For me, non-human caused suffering, disease and accidental death of those who are in fact believers in Jesus, is even tougher than Nazis. Nazis need Jesus. Jesus offers himself to all men to change and heal (or if not, perhaps to judge). But what about cancer? Or birth defects?

And of course, as you note, it all mixes into the self-reflective phenomenological soup: my sense of appreciation for Beethoven's 7th symphony, the second movement (which is playing now) is a reality. So is my wonderful son in the next room, and my love for him which has brought enormous healing to my once blasted dark and windswept life. Yet a blood vessel could burst right now in my brain and leave him to watch me die. Some awful disease could be percolating in my organs, undetected, even now.

What do we make of all this? It is the great puzzle of existence.

I try to find comfort in Christ, who promised something lke mayhem, disrespect and torture in this life, something much more genuine in the Kingdom-life after death (if I'm reading him right). He broke into time-space, announced the kingdom of God, healed many bodies and minds, died horribly and said he would be back.

What am I to make of this? It is, quite probably, the second greatest puzzle of human existence.

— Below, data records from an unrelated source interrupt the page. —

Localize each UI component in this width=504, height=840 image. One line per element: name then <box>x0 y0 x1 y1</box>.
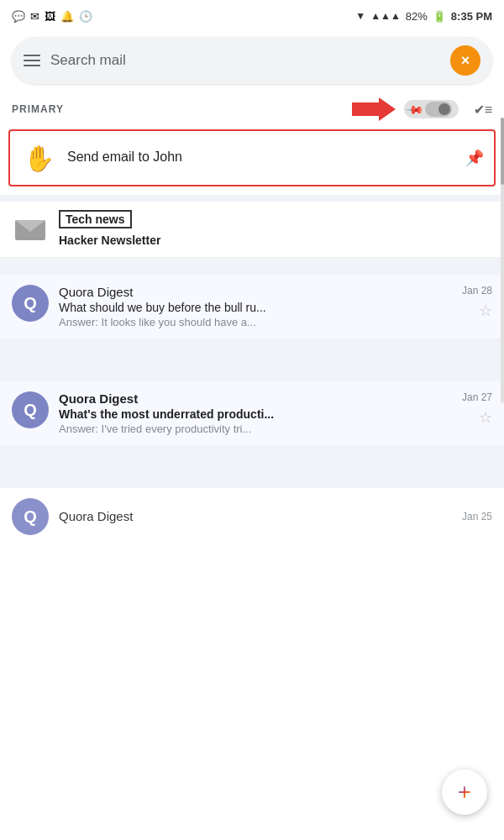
battery-level: 82% <box>406 10 428 23</box>
avatar-quora-1: Q <box>12 285 49 322</box>
star-icon-quora-1[interactable]: ☆ <box>479 302 492 320</box>
email-item-quora-3[interactable]: Q Quora Digest Jan 25 <box>0 488 504 545</box>
email-sender-quora-1: Quora Digest <box>59 285 452 299</box>
email-content-quora-2: Quora Digest What's the most underrated … <box>59 391 452 435</box>
email-icon: ✉ <box>30 10 39 23</box>
spacer-1 <box>0 195 504 202</box>
email-subject-quora-1: What should we buy before the bull ru... <box>59 301 452 314</box>
avatar-send-john: ✋ <box>20 139 57 176</box>
email-preview-quora-1: Answer: It looks like you should have a.… <box>59 316 452 328</box>
signal-icon: ▲▲▲ <box>370 10 401 22</box>
pin-small-icon: 📌 <box>404 99 423 118</box>
pin-icon-send-john: 📌 <box>465 149 484 167</box>
email-content-quora-3: Quora Digest <box>59 509 452 525</box>
email-body-tech-news: Hacker Newsletter <box>59 234 492 247</box>
email-content-send-john: Send email to John <box>67 150 455 166</box>
check-all-icon: ✔≡ <box>474 102 492 117</box>
email-item-send-john[interactable]: ✋ Send email to John 📌 <box>8 129 496 186</box>
scrollbar[interactable] <box>501 118 504 403</box>
pin-toggle-area[interactable]: 📌 <box>404 100 459 118</box>
star-icon-quora-2[interactable]: ☆ <box>479 408 492 427</box>
avatar-tech-news <box>12 210 49 247</box>
email-content-tech-news: Tech news Hacker Newsletter <box>59 210 492 249</box>
email-meta-quora-3: Jan 25 <box>462 511 492 522</box>
avatar-quora-2: Q <box>12 391 49 428</box>
email-item-tech-news[interactable]: Tech news Hacker Newsletter <box>0 202 504 258</box>
wifi-icon: ▼ <box>355 10 365 22</box>
notification-icon: 🔔 <box>60 10 74 23</box>
spacer-4 <box>0 446 504 488</box>
search-close-button[interactable]: × <box>450 45 480 76</box>
email-meta-send-john: 📌 <box>465 149 484 167</box>
clock-icon: 🕒 <box>79 10 92 23</box>
status-icons-left: 💬 ✉ 🖼 🔔 🕒 <box>12 10 92 23</box>
primary-label: PRIMARY <box>12 103 344 115</box>
email-preview-quora-2: Answer: I've tried every productivity tr… <box>59 423 452 435</box>
email-sender-send-john: Send email to John <box>67 150 455 165</box>
avatar-quora-3: Q <box>12 498 49 535</box>
svg-marker-0 <box>352 97 396 121</box>
arrow-annotation <box>352 97 396 121</box>
msg-icon: 💬 <box>12 10 25 23</box>
email-meta-quora-1: Jan 28 ☆ <box>462 285 492 320</box>
close-icon: × <box>461 52 470 70</box>
email-content-quora-1: Quora Digest What should we buy before t… <box>59 285 452 328</box>
compose-fab-button[interactable]: + <box>442 769 487 815</box>
email-item-quora-1[interactable]: Q Quora Digest What should we buy before… <box>0 275 504 339</box>
red-arrow-icon <box>352 97 396 121</box>
gallery-icon: 🖼 <box>45 10 55 23</box>
time-display: 8:35 PM <box>451 10 492 23</box>
hamburger-menu-icon[interactable] <box>24 55 40 66</box>
email-sender-quora-3: Quora Digest <box>59 509 452 523</box>
email-subject-tech-news: Tech news <box>59 210 132 228</box>
email-date-quora-3: Jan 25 <box>462 511 492 522</box>
battery-icon: 🔋 <box>433 10 446 23</box>
email-item-quora-2[interactable]: Q Quora Digest What's the most underrate… <box>0 381 504 446</box>
search-bar[interactable]: Search mail × <box>12 37 492 84</box>
email-meta-quora-2: Jan 27 ☆ <box>462 391 492 427</box>
spacer-3 <box>0 339 504 381</box>
envelope-icon <box>12 210 49 247</box>
status-icons-right: ▼ ▲▲▲ 82% 🔋 8:35 PM <box>355 10 492 23</box>
email-date-quora-2: Jan 27 <box>462 391 492 403</box>
scrollbar-thumb[interactable] <box>501 118 504 185</box>
status-bar: 💬 ✉ 🖼 🔔 🕒 ▼ ▲▲▲ 82% 🔋 8:35 PM <box>0 0 504 30</box>
toggle-switch[interactable] <box>425 102 452 117</box>
primary-row: PRIMARY 📌 ✔≡ <box>0 91 504 126</box>
spacer-2 <box>0 258 504 275</box>
select-all-checkmark[interactable]: ✔≡ <box>474 102 492 118</box>
email-date-quora-1: Jan 28 <box>462 285 492 297</box>
compose-plus-icon: + <box>458 779 471 806</box>
search-bar-container: Search mail × <box>0 30 504 91</box>
search-placeholder[interactable]: Search mail <box>50 52 440 69</box>
email-sender-quora-2: Quora Digest <box>59 391 452 406</box>
email-subject-quora-2: What's the most underrated producti... <box>59 407 452 421</box>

I'm almost tired of trying to know. My own suffering lessens each year, almost each season, and seeking God has been a big part of that. Perhaps that makes me optimistic. I know it will not always be like this. There has been more than one time in my past when I cried out the Eloi from the fucking heart, and damned if I don't imagine I'll do it again. If I'm lucky enough not to drop dead as I'm typing this, natch.

Thanks, Chris, for taking me into that spot again, that friction place, that mean crossroads, the blend of beauty and horror humans know every day. For me, it's more faith and less horror each day, but not for all.